__Activity__: Only the text belongs in the copy. Transcribe the data exactly and drop any pictures.

Records from a data collection
■ ■ ■ ■

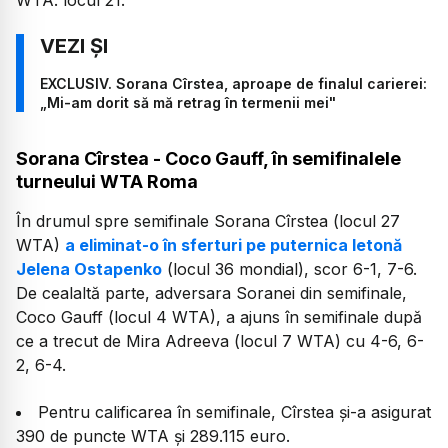
EXCLUSIV. Sorana Cîrstea, aproape de finalul carierei:
„Mi-am dorit să mă retrag în termenii mei"
Sorana Cîrstea - Coco Gauff, în semifinalele
turneului WTA Roma
În drumul spre semifinale Sorana Cîrstea (locul 27
WTA)
a eliminat-o în sferturi pe puternica letonă
Jelena Ostapenko
(locul 36 mondial), scor 6-1, 7-6.
De cealaltă parte, adversara Soranei din semifinale,
Coco Gauff (locul 4 WTA), a ajuns în semifinale după
ce a trecut de Mira Adreeva (locul 7 WTA) cu 4-6, 6-
2, 6-4.
Pentru calificarea în semifinale, Cîrstea și-a asigurat
390 de puncte WTA și 289.115 euro.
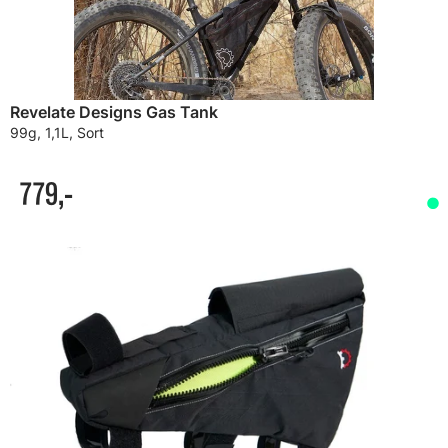
Revelate Designs Gas Tank
99g, 1,1L, Sort
779,-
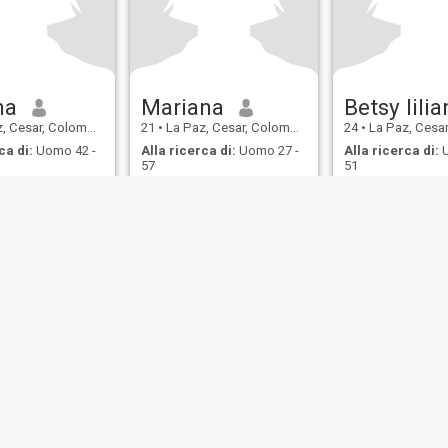
na
Mariana
Betsy lili
 Cesar, Colombia
21
•
La Paz, Cesar, Colombia
24
•
La Paz, Cesar,
ca di:
Uomo 42 -
Alla ricerca di:
Uomo 27 -
Alla ricerca di:
U
57
51
ajar, y leer
ostra politica di
Informativa
Politica dei
Sicurezza
borso
Privacy
cookie
Appuntam
IL MIL, INC. located at 200 Townsend St., Unit 43, San Francisco CA 94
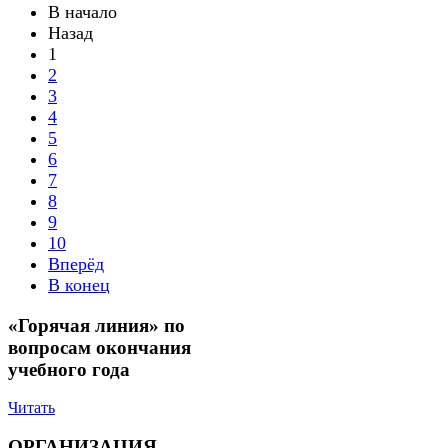
В начало
Назад
1
2
3
4
5
6
7
8
9
10
Вперёд
В конец
«Горячая линия» по
вопросам окончания
учебного года
Читать
ОРГАНИЗАЦИЯ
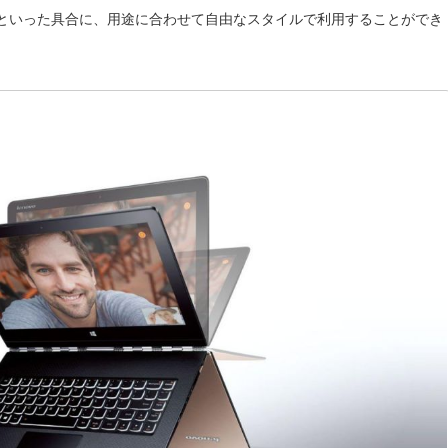
といった具合に、用途に合わせて自由なスタイルで利用することができ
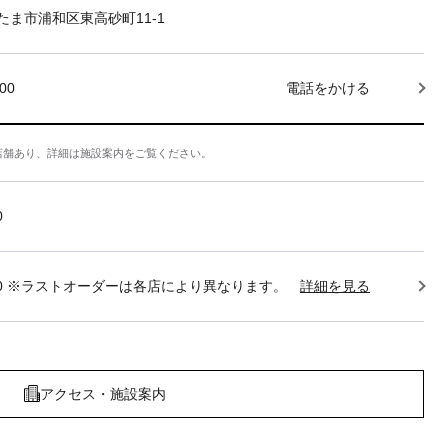
たま市浦和区東高砂町11-1
000
電話をかける
店舗あり、詳細は施設案内をご覧ください。
0
22:30 ※ラストオーダーは各店により異なります。
詳細を見る
アクセス・施設案内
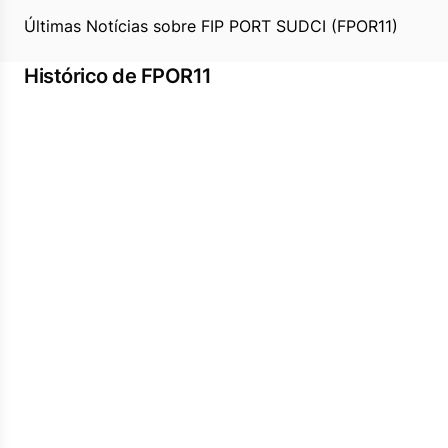
Últimas Notícias sobre FIP PORT SUDCI (FPOR11)
Histórico de FPOR11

■ ■ ■ ■

__Answer to the problem__:
EXCLUSIV. Sorana Cîrstea, aproape de finalul carierei:
„Mi-am dorit să mă retrag în termenii mei"
Sorana Cîrstea - Coco Gauff, în semifinalele
turneului WTA Roma
În drumul spre semifinale Sorana Cîrstea (locul 27
WTA)
a eliminat-o în sferturi pe puternica letonă
Jelena Ostapenko
(locul 36 mondial), scor 6-1, 7-6.
De cealaltă parte, adversara Soranei din semifinale,
Coco Gauff (locul 4 WTA), a ajuns în semifinale după
ce a trecut de Mira Adreeva (locul 7 WTA) cu 4-6, 6-
2, 6-4.
Pentru calificarea în semifinale, Cîrstea și-a asigurat
390 de puncte WTA și 289.115 euro.
Revelate Designs Gas Tank
99g, 1,1L, Sort
779,-
na
Mariana
Betsy lili
 Cesar, Colombia
21
•
La Paz, Cesar, Colombia
24
•
La Paz, Cesar,
ca di:
Uomo 42 -
Alla ricerca di:
Uomo 27 -
Alla ricerca di:
U
57
51
ajar, y leer
ostra politica di
Informativa
Politica dei
Sicurezza
borso
Privacy
cookie
Appuntam
IL MIL, INC. located at 200 Townsend St., Unit 43, San Francisco CA 94
В начало
Назад
1
2
3
4
5
6
7
8
9
10
Вперёд
В конец
«Горячая линия» по
вопросам окончания
учебного года
Читать
ОРГАНИЗАЦИЯ
といった具合に、用途に合わせて自由なスタイルで利用することができ
たま市浦和区東高砂町11-1
000
電話をかける
店舗あり、詳細は施設案内をご覧ください。
0
22:30 ※ラストオーダーは各店により異なります。
詳細を見る
アクセス・施設案内
Últimas Notícias sobre FIP PORT SUDCI (FPOR11)
Histórico de FPOR11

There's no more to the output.